Alcohol isn’t going to fix the problems in your life, it’s only going to make them worse. And that’s something that I spent a LONG time learning the hard way.
My wish would be that everyone would be able to glorify God with everything they are—to toast to Him with a fist pump and a glass of champagne. But for me, it took me a long time to get to a place where that was healthy.
I still am incredibly careful—aware that alcohol is one of those things that gets slippery and can slide out of control when you’re not paying attention.
But with a pure heart and in moderation, it adds some sparkle & pop to even the best moments.
So here’s my prayer today.
I pray that right now you’ll be really honest with yourself about the role that alcohol plays in your life.
I pray that you really evaluate your drinking and if you’re drinking for reasons of avoidance or insecurity.
I pray that if you don’t drink- that you consider your reasoning and make sure that you’re not binding yourself up under a law when what Jesus wants for you is freedom.

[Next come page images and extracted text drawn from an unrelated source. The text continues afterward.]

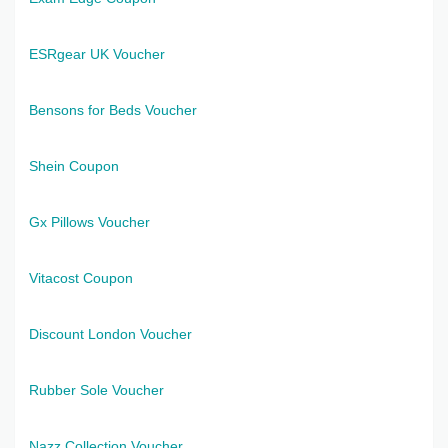
ESRgear UK Voucher
Bensons for Beds Voucher
Shein Coupon
Gx Pillows Voucher
Vitacost Coupon
Discount London Voucher
Rubber Sole Voucher
Nazz Collection Voucher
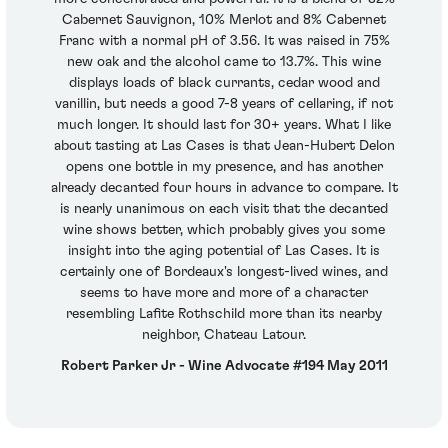
Cabernet Sauvignon, 10% Merlot and 8% Cabernet
Franc with a normal pH of 3.56. It was raised in 75%
new oak and the alcohol came to 13.7%. This wine
displays loads of black currants, cedar wood and
vanillin, but needs a good 7-8 years of cellaring, if not
much longer. It should last for 30+ years. What I like
about tasting at Las Cases is that Jean-Hubert Delon
opens one bottle in my presence, and has another
already decanted four hours in advance to compare. It
is nearly unanimous on each visit that the decanted
wine shows better, which probably gives you some
insight into the aging potential of Las Cases. It is
certainly one of Bordeaux's longest-lived wines, and
seems to have more and more of a character
resembling Lafite Rothschild more than its nearby
neighbor, Chateau Latour.
Robert Parker Jr - Wine Advocate #194 May 2011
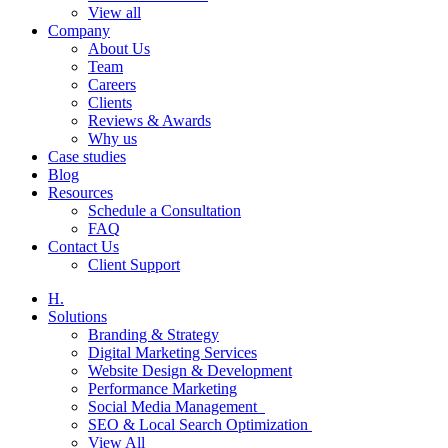
View all
Company
About Us
Team
Careers
Clients
Reviews & Awards
Why us
Case studies
Blog
Resources
Schedule a Consultation
FAQ
Contact Us
Client Support
H.
Solutions
Branding & Strategy
Digital Marketing Services
Website Design & Development
Performance Marketing
Social Media Management
SEO & Local Search Optimization
View All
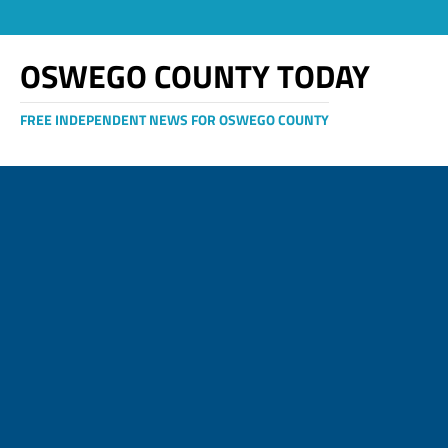
OSWEGO COUNTY TODAY
FREE INDEPENDENT NEWS FOR OSWEGO COUNTY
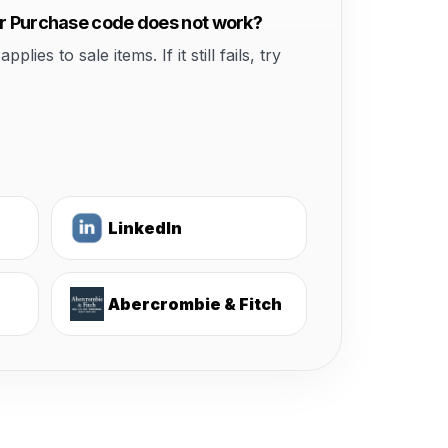
ur Purchase code does not work?
s to sale items. If it still fails, try
LinkedIn
Abercrombie & Fitch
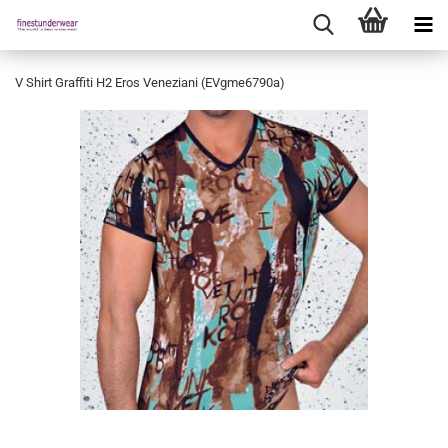
V Shirt Graffiti H2 Eros Veneziani (EVgme6790a)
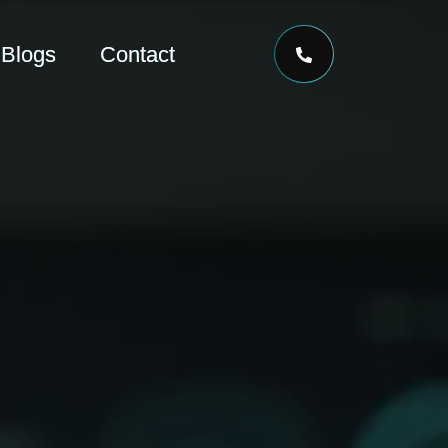
Blogs
Contact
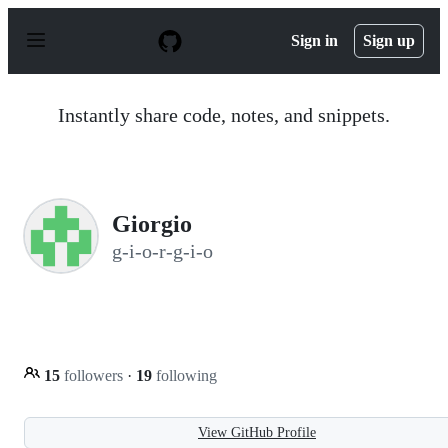
S
k
Sign in
Sign up
i
p
t
o
Instantly share code, notes, and snippets.
c
o
n
t
e
n
Giorgio
t
g-i-o-r-g-i-o
15
followers
·
19
following
View GitHub Profile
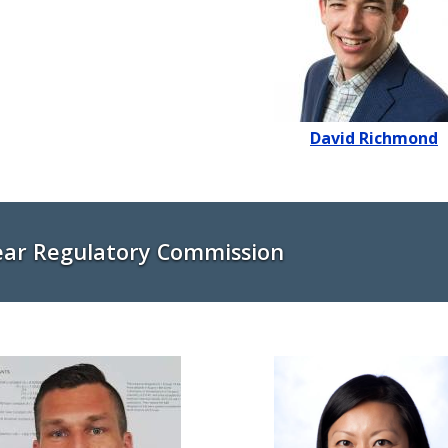
David Richmond
ear Regulatory Commission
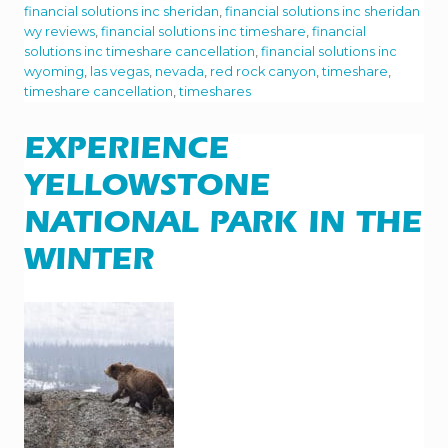
C
financial solutions inc sheridan
,
financial solutions inc sheridan
K
wy reviews
,
financial solutions inc timeshare
,
financial
C
solutions inc timeshare cancellation
,
financial solutions inc
A
N
wyoming
,
las vegas
,
nevada
,
red rock canyon
,
timeshare
,
Y
timeshare cancellation
,
timeshares
O
N
I
EXPERIENCE
S
A
C
YELLOWSTONE
L
I
NATIONAL PARK IN THE
M
B
WINTER
E
R
’
S
P
A
R
A
D
I
S
E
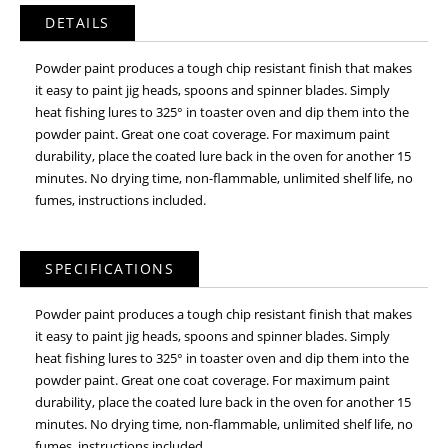
DETAILS
Powder paint produces a tough chip resistant finish that makes
it easy to paint jig heads, spoons and spinner blades. Simply
heat fishing lures to 325° in toaster oven and dip them into the
powder paint. Great one coat coverage. For maximum paint
durability, place the coated lure back in the oven for another 15
minutes. No drying time, non-flammable, unlimited shelf life, no
fumes, instructions included.
SPECIFICATIONS
Powder paint produces a tough chip resistant finish that makes
it easy to paint jig heads, spoons and spinner blades. Simply
heat fishing lures to 325° in toaster oven and dip them into the
powder paint. Great one coat coverage. For maximum paint
durability, place the coated lure back in the oven for another 15
minutes. No drying time, non-flammable, unlimited shelf life, no
fumes, instructions included.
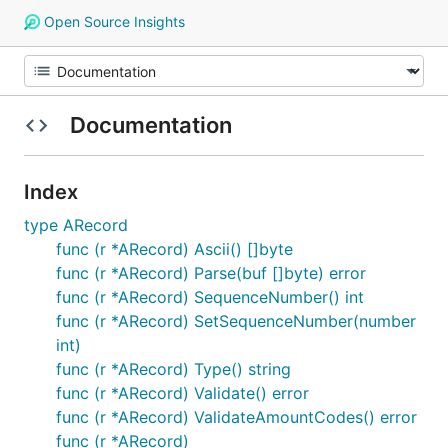
Open Source Insights
Documentation
Index
type ARecord
func (r *ARecord) Ascii() []byte
func (r *ARecord) Parse(buf []byte) error
func (r *ARecord) SequenceNumber() int
func (r *ARecord) SetSequenceNumber(number
int)
func (r *ARecord) Type() string
func (r *ARecord) Validate() error
func (r *ARecord) ValidateAmountCodes() error
func (r *ARecord)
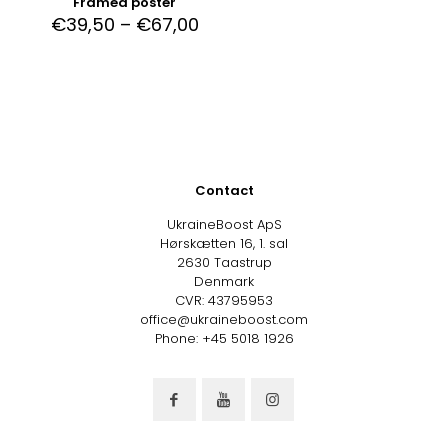
Framed poster
€
39,50
–
€
67,00
Contact
UkraineBoost ApS
Hørskætten 16, 1. sal
2630 Taastrup
Denmark
CVR: 43795953
office@ukraineboost.com
Phone: +45 5018 1926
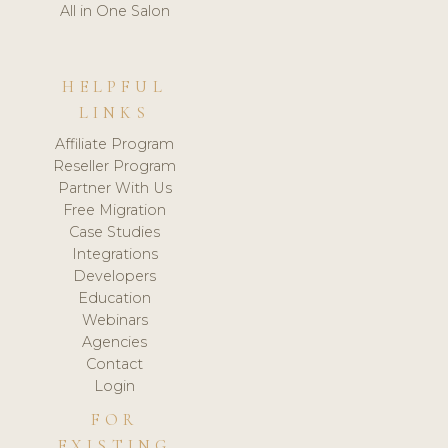
All in One Salon
HELPFUL
LINKS
Affiliate Program
Reseller Program
Partner With Us
Free Migration
Case Studies
Integrations
Developers
Education
Webinars
Agencies
Contact
Login
FOR
EXISTING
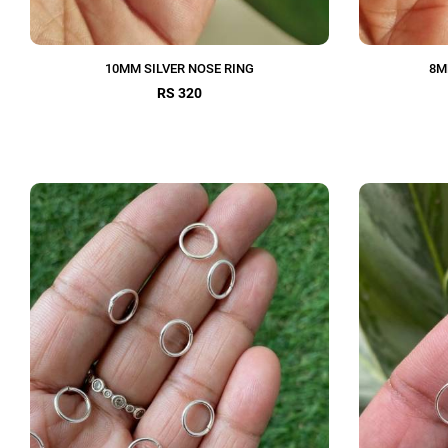
10MM SILVER NOSE RING
8M
RS 320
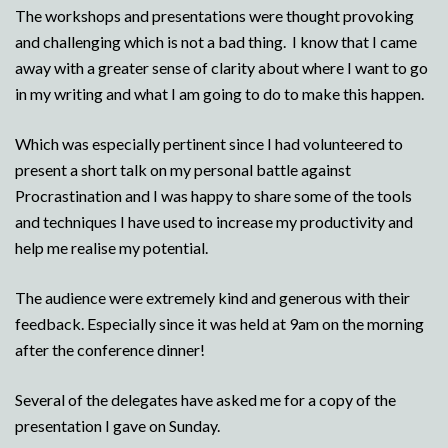
The workshops and presentations were thought provoking
and challenging which is not a bad thing. I know that I came
away with a greater sense of clarity about where I want to go
in my writing and what I am going to do to make this happen.
Which was especially pertinent since I had volunteered to
present a short talk on my personal battle against
Procrastination and I was happy to share some of the tools
and techniques I have used to increase my productivity and
help me realise my potential.
The audience were extremely kind and generous with their
feedback. Especially since it was held at 9am on the morning
after the conference dinner!
Several of the delegates have asked me for a copy of the
presentation I gave on Sunday.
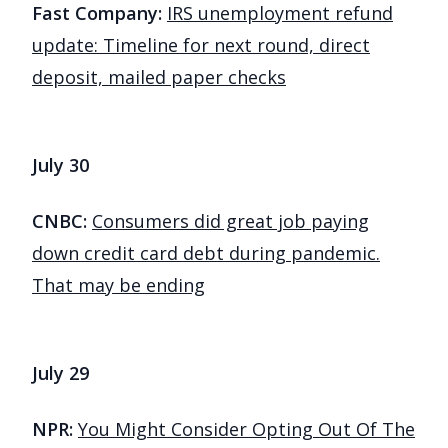
Fast Company:
IRS unemployment refund
update: Timeline for next round, direct
deposit, mailed paper checks
July 30
CNBC:
Consumers did great job paying
down credit card debt during pandemic.
That may be ending
July 29
NPR:
You Might Consider Opting Out Of The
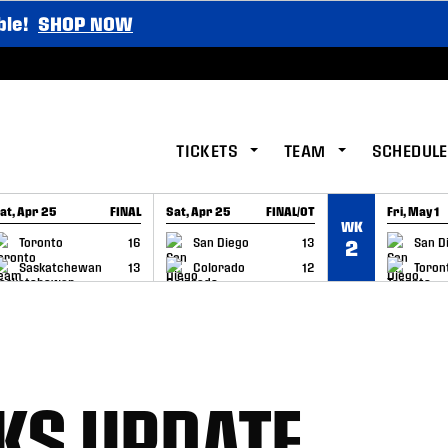
ble!
SHOP NOW
TICKETS
TEAM
SCHEDULE
at, Apr 25
FINAL
Sat, Apr 25
FINAL/OT
Fri, May 1
WK
GAME RECAP
GAME RECAP
GAME RE
Toronto
16
San Diego
13
San D
2
Saskatchewan
13
Colorado
12
Toron
KS UPDATE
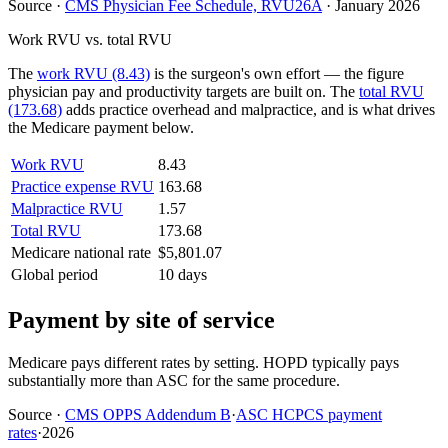
Source
·
CMS Physician Fee Schedule, RVU26A
·
January 2026
Work RVU vs. total RVU
The
work RVU (8.43)
is the surgeon's own effort — the figure
physician pay and productivity targets are built on. The
total RVU
(173.68)
adds practice overhead and malpractice, and is what drives
the Medicare payment below.
Work RVU
8.43
Practice expense RVU
163.68
Malpractice RVU
1.57
Total RVU
173.68
Medicare national rate
$5,801.07
Global period
10 days
Payment by site of service
Medicare pays different rates by setting. HOPD typically pays
substantially more than ASC for the same procedure.
Source
·
CMS OPPS Addendum B
·
ASC HCPCS payment
rates
·
2026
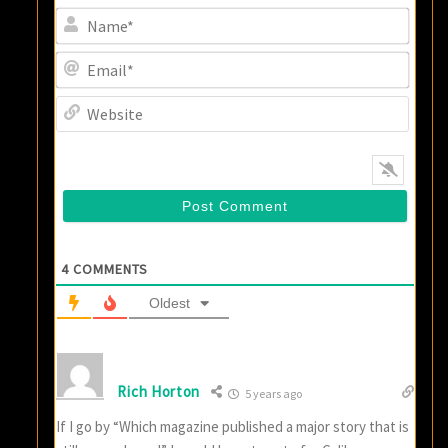
Name
Email
Websi
4
COMMENTS
Oldest
Rich Horton
5 years ago
If I go by “Which magazine published a major story that is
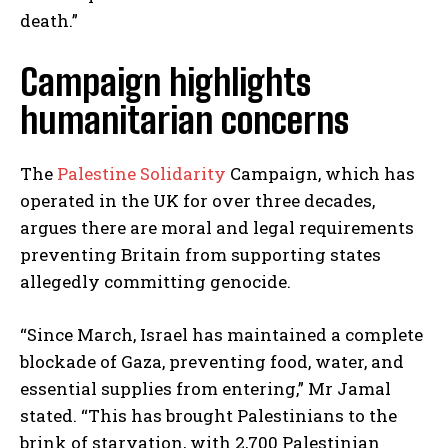
death.”
Campaign highlights
humanitarian concerns
The
Palestine Solidarity
Campaign, which has
operated in the UK for over three decades,
argues there are moral and legal requirements
preventing Britain from supporting states
allegedly committing genocide.
“Since March, Israel has maintained a complete
blockade of Gaza, preventing food, water, and
essential supplies from entering,” Mr Jamal
stated. “This has brought Palestinians to the
brink of starvation, with 2,700 Palestinian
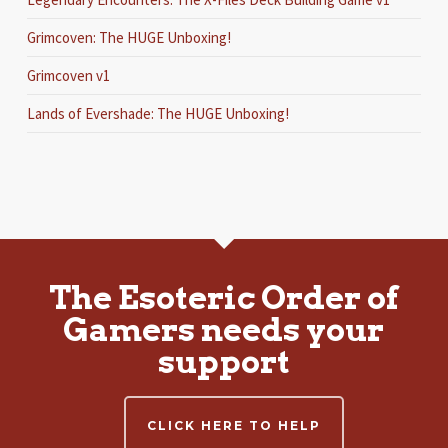
Grimcoven: The HUGE Unboxing!
Grimcoven v1
Lands of Evershade: The HUGE Unboxing!
The Esoteric Order of
Gamers needs your
support
CLICK HERE TO HELP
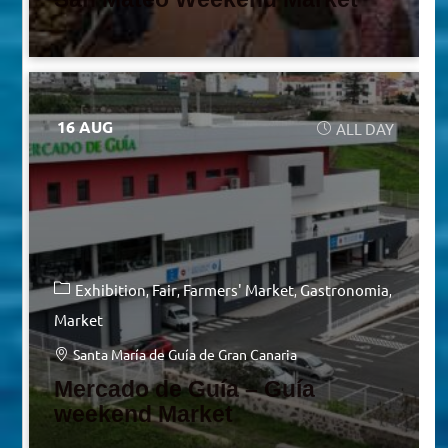
16 AUG
ALL DAY
Exhibition
Fair
Farmers' Market
Gastronomia
Market
Santa María de Guía de Gran Canaria
Mercado de Guía – Guía
weekend Market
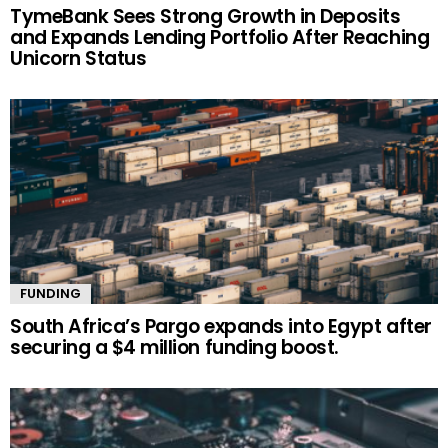
TymeBank Sees Strong Growth in Deposits
and Expands Lending Portfolio After Reaching
Unicorn Status
FUNDING
South Africa’s Pargo expands into Egypt after
securing a $4 million funding boost.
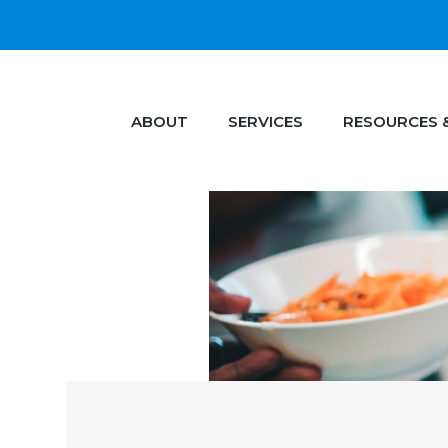
ABOUT
SERVICES
RESOURCES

I also pray that if you don’t drink- that you ensure that it’s not something that causes you to judge and condemn others. That’s not from God either.
I pray that we can all understand in the deepest places of our hearts that God LOVES us deeply and forever- and that we can’t earn his love with ‘behavior modification.’
I pray that we can all take a moment to consider what our actions do to those around us and to the name of Jesus for those that don’t know Him and associate our actions with His character.
I pray for freedom from the lie that being a Christian is boring and that having fun is a ‘sin.’ It’s not.
And I pray for freedom for all of us, from addictions, from having things like alcohol control our lives, from the laws that we bind ourselves in, and from lies about who we are and who God is.
I pray that we can all shake and laugh and toast and celebrate the beautiful gift of life that God has given us, and that we can honor and thank and glorify Him in everything we do.